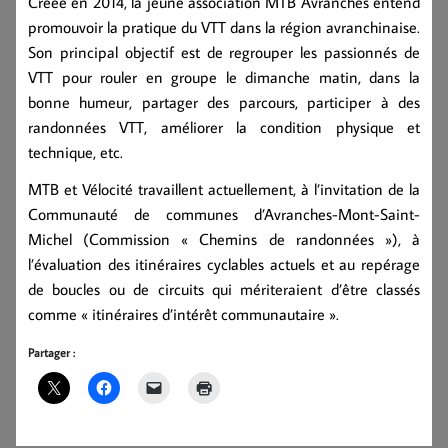
Créée en 2014, la jeune association
MTB Avranches
entend
promouvoir la pratique du VTT dans la région avranchinaise.
Son principal objectif est de regrouper les passionnés de
VTT pour rouler en groupe le dimanche matin, dans la
bonne humeur, partager des parcours, participer à des
randonnées VTT, améliorer la condition physique et
technique, etc.
MTB et Vélocité travaillent actuellement, à l’invitation de la
Communauté de communes d’Avranches-Mont-Saint-
Michel (Commission « Chemins de randonnées »), à
l’évaluation des itinéraires cyclables actuels et au repérage
de boucles ou de circuits qui mériteraient d’être classés
comme « itinéraires d’intérêt communautaire ».
Partager :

◇ ◇ ◇ ◇ ◇ ◇ ◇

Return all the lines above exactly; none of the pictures should appear.

Créée en 2014, la jeune association
MTB Avranches
entend
promouvoir la pratique du VTT dans la région avranchinaise.
Son principal objectif est de regrouper les passionnés de
VTT pour rouler en groupe le dimanche matin, dans la
bonne humeur, partager des parcours, participer à des
randonnées VTT, améliorer la condition physique et
technique, etc.
MTB et Vélocité travaillent actuellement, à l’invitation de la
Communauté de communes d’Avranches-Mont-Saint-
Michel (Commission « Chemins de randonnées »), à
l’évaluation des itinéraires cyclables actuels et au repérage
de boucles ou de circuits qui mériteraient d’être classés
comme « itinéraires d’intérêt communautaire ».
Partager :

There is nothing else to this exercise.